# How Do You Call Sheep?



## renee7 (Mar 15, 2003)

I know, probably a silly question. But maybe not as silly as I feel going out and calling, 'Here, sheepeee, sheepeee."

And of course they don't pay any attention.

I got 10 wethers yesterday. They are really little. They wiegh about 20 lbs. And my pature is really tall. So they can get lost real easy.

I went out and found them, and also found that they drive real easy.

By the way, they are part Katahdins. This is my first sheep

I guess you can't call them.


----------



## Patty0315 (Feb 1, 2004)

I get them used to the grain bucket. Then all I have to do is rattle it and they come running.


----------



## mysticokra (Feb 5, 2003)

Patty0315 said:


> I get them used to the grain bucket. Then all I have to do is rattle it and they come running.


Try yelling "rattle, rattle, clink, clink."


----------



## Blu3duk (Jun 2, 2002)

Patty0315 said:


> I get them used to the grain bucket. Then all I have to do is rattle it and they come running.



I lost 7 head of ewes and a very large ram that got out in the alfalfa by rtattilng a grain bucket to get them to follow me..... almost saved the ram, but really did not know what i was doing when i stuck his gut..... running sheep on that type of feed would not be a good idea ...... they ran nearly 300 yards to the barn around me cause they knew they were not where they belonged. So much for the registered suffolk crop that year..... but it weeded out the ones prone to bloat pretty kwik.

but your little fellas will get used to you and come running when they see you coming out to feed them.

One day i spect i might get back into sheep, and btw, theswiss use those funny looking horn pipes to call their livestock years ago i believe.

William


----------



## primroselane (May 10, 2002)

Bring feed and they will come.


----------



## WildHorseLuvr (Mar 24, 2004)

My situation was a little different as I started with bottle babies. My problem was getting them to NOT come every time they saw me! However, after they were weaned, I taught them to come when I called by rattling grain in a can.
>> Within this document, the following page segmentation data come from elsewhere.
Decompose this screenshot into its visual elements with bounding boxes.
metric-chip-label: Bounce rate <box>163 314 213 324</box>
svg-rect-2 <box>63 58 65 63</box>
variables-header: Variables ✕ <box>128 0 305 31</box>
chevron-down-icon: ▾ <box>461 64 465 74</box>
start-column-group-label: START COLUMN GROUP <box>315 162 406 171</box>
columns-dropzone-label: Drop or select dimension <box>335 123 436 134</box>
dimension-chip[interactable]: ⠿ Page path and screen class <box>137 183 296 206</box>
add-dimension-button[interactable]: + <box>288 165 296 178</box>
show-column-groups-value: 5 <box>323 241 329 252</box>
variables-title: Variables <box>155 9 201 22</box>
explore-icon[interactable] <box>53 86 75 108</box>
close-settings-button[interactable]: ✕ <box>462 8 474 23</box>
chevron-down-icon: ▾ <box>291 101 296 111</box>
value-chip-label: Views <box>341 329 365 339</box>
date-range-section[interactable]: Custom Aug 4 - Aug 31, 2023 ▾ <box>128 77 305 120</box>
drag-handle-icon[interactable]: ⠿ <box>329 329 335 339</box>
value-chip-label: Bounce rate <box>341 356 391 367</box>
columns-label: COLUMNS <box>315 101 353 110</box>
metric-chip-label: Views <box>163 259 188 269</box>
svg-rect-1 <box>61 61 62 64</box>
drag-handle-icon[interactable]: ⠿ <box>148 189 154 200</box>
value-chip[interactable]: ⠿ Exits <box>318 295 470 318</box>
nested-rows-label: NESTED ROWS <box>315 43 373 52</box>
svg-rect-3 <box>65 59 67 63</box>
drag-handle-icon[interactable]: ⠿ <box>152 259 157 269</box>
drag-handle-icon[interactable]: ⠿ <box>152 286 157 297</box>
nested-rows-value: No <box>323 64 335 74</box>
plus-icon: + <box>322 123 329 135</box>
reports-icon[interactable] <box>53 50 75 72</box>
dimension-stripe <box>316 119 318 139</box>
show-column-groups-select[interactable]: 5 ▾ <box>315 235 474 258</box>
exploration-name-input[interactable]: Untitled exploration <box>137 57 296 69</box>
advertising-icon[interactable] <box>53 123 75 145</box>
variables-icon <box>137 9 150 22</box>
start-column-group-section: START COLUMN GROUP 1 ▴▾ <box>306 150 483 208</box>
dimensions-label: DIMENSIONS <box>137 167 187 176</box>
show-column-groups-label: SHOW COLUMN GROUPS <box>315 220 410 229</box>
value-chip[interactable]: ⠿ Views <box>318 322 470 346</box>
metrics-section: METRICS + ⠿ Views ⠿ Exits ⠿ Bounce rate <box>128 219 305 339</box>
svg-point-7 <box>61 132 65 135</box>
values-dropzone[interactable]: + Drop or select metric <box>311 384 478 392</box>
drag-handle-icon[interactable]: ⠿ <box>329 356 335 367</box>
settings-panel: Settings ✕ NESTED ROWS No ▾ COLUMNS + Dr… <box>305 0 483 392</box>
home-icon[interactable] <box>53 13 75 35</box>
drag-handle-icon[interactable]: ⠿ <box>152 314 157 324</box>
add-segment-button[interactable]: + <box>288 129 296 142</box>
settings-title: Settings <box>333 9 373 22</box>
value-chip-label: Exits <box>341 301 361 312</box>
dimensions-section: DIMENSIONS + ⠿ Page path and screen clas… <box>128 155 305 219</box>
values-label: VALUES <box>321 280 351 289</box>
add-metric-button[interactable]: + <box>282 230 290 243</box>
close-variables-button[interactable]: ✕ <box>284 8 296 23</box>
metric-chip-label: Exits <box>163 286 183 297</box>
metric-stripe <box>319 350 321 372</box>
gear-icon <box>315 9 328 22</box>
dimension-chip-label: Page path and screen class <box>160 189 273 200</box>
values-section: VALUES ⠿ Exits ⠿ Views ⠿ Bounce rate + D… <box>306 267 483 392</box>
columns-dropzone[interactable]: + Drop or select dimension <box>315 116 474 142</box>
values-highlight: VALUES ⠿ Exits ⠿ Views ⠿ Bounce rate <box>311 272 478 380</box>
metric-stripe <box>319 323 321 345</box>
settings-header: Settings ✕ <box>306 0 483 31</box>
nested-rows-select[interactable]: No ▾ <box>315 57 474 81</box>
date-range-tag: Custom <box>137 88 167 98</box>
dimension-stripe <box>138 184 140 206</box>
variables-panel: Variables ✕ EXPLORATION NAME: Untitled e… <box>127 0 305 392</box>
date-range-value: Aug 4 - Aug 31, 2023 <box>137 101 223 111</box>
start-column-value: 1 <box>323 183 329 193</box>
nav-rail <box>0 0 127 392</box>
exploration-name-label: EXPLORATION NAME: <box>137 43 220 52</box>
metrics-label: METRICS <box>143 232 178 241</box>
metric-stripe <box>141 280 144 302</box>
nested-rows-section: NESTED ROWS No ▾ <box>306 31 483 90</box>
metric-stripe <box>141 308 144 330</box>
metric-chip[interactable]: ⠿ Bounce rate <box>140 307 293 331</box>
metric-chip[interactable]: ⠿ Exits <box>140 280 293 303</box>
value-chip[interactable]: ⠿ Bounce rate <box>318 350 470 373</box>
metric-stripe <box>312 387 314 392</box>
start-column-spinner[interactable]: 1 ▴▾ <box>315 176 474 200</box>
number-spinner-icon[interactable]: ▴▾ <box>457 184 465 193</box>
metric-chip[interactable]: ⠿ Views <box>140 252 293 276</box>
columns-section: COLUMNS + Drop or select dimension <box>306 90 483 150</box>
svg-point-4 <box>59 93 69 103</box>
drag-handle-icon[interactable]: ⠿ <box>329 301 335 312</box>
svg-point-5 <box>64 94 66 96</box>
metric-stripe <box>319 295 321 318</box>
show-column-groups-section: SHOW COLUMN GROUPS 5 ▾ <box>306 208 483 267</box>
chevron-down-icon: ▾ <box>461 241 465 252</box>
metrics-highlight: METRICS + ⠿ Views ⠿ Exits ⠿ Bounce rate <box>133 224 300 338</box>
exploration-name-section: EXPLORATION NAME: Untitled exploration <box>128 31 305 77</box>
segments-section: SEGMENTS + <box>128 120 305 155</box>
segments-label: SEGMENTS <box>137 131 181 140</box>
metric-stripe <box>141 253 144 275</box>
They all learned their individual names quite easily, although usually once I called the first name, they all came running. It was quite a sight seeing huge Suffolk wethers all racing for the barn...they often outran the farm dogs.  

I know what you mean about the "Here sheepie!" thing. I got tired of yelling "Here Arnold, here Bummer..." so I taught mine to also come to a whistle, just like I whistle for the dogs. Almost any cue accompanied by a grain can rattling will teach them to come when you call. Even a dinner bell would likely work. Just reward them with a small grain treat each time they come. Sheep are a lot smarter than you might think.


----------



## kabri (May 14, 2002)

We have a "Woooop Whoooop" call, came from the shepherd I bought my first sheep from... they were already trained to that, and it's stuck now for 10 years! I can call them whether or not I have grain. they Baaaa back, then come running to see what I want!


----------



## GeorgeK (Apr 14, 2004)

I feed all the animals at the same time, (dog, burro, sheep, pigs, geese, chickens). I whistle for the dog. They all come down to the house when I whistle


----------



## renee7 (Mar 15, 2003)

Looks like food is the thing. Thanks for all your replies


----------